With the Intel/Raven bundle out now, I thought it worthwhile to have a thread as basically a clearing house of info on the 900P and a technical discussion of why someone would want one (besides the shiny virtual ship of course). If really want the Sabre that badly, just sell the card later. It will probably cost less in the end than on the grey market that way.
A few random articles on the subject:
pcper.com/reviews/Storage/I … Internals-
tomshardware.com/reviews/int … ,5292.html
anandtech.com/show/11953/th … 00p-review
First, Benchmarks. I hear many off-the-hip statements like 7 time faster than “insert SSD” without a lot of context to how that is known. The speed you get is greatly dependent on how the data is read and what that data is. An averaged benchmark doesn’t tell you everything, and neither does a single one at which a particular drive excels (such as 4K random reads).

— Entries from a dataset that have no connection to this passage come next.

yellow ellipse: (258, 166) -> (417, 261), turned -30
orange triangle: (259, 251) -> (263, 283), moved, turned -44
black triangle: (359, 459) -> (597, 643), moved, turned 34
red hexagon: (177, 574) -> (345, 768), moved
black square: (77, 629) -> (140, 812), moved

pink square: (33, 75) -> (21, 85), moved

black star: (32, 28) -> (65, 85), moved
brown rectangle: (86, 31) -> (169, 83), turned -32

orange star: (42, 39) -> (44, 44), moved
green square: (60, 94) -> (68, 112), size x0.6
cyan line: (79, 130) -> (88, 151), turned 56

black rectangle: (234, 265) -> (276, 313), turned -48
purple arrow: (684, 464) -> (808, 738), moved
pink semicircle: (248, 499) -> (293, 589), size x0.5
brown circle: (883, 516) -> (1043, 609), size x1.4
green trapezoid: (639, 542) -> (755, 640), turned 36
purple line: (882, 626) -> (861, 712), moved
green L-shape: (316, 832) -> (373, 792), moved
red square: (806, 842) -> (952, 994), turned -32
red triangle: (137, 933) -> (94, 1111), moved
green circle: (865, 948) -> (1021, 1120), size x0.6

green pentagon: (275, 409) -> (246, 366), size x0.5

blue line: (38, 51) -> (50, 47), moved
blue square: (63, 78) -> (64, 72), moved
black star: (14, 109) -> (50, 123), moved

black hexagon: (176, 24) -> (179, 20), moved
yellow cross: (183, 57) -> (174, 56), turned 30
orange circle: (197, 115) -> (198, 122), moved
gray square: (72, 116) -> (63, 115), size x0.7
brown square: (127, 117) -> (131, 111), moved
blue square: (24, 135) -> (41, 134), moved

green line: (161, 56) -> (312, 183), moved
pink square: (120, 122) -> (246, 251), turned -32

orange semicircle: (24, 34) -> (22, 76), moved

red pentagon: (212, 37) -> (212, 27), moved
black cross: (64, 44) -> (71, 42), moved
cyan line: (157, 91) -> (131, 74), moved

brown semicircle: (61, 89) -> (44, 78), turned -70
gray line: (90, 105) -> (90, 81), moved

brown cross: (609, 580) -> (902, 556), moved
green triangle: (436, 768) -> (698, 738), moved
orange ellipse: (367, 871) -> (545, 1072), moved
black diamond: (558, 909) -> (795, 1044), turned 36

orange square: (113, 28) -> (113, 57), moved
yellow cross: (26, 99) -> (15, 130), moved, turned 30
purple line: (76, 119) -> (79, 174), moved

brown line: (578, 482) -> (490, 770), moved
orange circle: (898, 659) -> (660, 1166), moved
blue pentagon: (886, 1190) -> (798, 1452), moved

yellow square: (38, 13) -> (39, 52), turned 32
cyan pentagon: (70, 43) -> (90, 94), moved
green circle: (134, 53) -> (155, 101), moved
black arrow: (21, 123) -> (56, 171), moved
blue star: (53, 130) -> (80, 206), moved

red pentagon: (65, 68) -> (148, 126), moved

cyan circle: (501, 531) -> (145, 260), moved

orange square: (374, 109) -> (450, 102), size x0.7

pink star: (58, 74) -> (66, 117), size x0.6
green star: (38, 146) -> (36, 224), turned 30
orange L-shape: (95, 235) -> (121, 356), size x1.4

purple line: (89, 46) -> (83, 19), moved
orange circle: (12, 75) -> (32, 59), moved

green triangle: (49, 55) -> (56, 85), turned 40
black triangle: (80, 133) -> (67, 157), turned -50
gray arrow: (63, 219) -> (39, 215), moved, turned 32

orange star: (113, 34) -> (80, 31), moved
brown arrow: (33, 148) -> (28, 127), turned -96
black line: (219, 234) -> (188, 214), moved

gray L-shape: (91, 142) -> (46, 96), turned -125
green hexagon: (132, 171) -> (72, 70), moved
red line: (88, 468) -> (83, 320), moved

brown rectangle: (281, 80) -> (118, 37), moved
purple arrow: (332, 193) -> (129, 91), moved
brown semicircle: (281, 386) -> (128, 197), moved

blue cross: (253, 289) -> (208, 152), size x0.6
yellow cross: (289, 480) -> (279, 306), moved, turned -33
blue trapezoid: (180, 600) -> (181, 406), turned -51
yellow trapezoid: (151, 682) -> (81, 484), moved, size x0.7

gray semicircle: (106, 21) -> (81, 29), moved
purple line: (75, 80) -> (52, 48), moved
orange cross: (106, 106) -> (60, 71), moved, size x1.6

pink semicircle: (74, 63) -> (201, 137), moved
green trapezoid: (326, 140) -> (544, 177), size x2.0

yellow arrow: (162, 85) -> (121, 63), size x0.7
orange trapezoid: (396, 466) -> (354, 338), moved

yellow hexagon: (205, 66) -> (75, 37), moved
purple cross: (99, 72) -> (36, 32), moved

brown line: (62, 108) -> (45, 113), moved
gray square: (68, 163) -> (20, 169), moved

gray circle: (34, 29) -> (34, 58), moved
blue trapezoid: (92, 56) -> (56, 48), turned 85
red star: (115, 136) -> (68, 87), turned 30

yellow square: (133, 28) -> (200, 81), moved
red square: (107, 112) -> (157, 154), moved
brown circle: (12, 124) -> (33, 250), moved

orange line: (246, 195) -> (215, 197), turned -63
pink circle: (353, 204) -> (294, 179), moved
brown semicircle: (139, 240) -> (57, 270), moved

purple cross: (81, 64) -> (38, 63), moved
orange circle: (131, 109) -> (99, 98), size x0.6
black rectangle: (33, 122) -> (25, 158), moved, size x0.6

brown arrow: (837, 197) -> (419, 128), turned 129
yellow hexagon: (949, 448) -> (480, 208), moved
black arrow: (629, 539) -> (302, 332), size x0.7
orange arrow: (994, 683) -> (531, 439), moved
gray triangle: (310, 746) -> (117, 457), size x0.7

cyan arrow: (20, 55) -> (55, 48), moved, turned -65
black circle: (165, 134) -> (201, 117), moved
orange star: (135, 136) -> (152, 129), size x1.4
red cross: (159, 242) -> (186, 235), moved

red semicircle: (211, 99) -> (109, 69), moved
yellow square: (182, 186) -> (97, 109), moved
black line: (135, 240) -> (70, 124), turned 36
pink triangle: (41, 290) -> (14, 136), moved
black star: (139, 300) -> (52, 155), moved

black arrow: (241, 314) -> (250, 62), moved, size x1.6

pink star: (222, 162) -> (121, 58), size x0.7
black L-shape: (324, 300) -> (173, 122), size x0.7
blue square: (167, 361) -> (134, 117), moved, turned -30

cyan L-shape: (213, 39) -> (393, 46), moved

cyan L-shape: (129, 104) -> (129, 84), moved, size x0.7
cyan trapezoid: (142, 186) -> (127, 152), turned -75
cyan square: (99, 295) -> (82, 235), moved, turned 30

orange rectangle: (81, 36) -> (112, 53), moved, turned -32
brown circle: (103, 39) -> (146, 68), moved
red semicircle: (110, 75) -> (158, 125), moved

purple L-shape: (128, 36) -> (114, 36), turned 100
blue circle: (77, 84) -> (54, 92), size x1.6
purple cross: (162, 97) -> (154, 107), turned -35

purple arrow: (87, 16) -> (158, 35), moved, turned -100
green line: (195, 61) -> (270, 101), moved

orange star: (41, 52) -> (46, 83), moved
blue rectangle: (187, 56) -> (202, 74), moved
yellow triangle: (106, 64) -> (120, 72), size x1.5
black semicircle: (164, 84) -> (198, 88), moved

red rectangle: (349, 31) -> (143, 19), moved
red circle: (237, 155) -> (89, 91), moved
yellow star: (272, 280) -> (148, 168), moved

I’ll admit that in benchmarks, the 900P is definitely in the lead. Is it worth twice the money though? It kind of depends on what your needs are. The one place it absolutely stomps all the others is 4K random reads. The question for me what what proportion of disk access does that account for on the average gaming system. Lastly here is a 3 year old article I found that seems related, and may shed light on the subject.
gamersnexus.net/guides/1577 … ?showall=1
Second, just how much speed do you need, really? When the NVMe drives first hit the market, the argument was made that the average user with average use wouldn’t notice the difference, that conventional SSDs were already fast enough in most cases. I think the argument was fair, and should probably be asked today. Would you even notice the difference between a 900P and a Samsung 960 Pro? If you are rendering large amounts of data or something equally demanding, then any speed boost can be important. But gaming, I have serious doubts.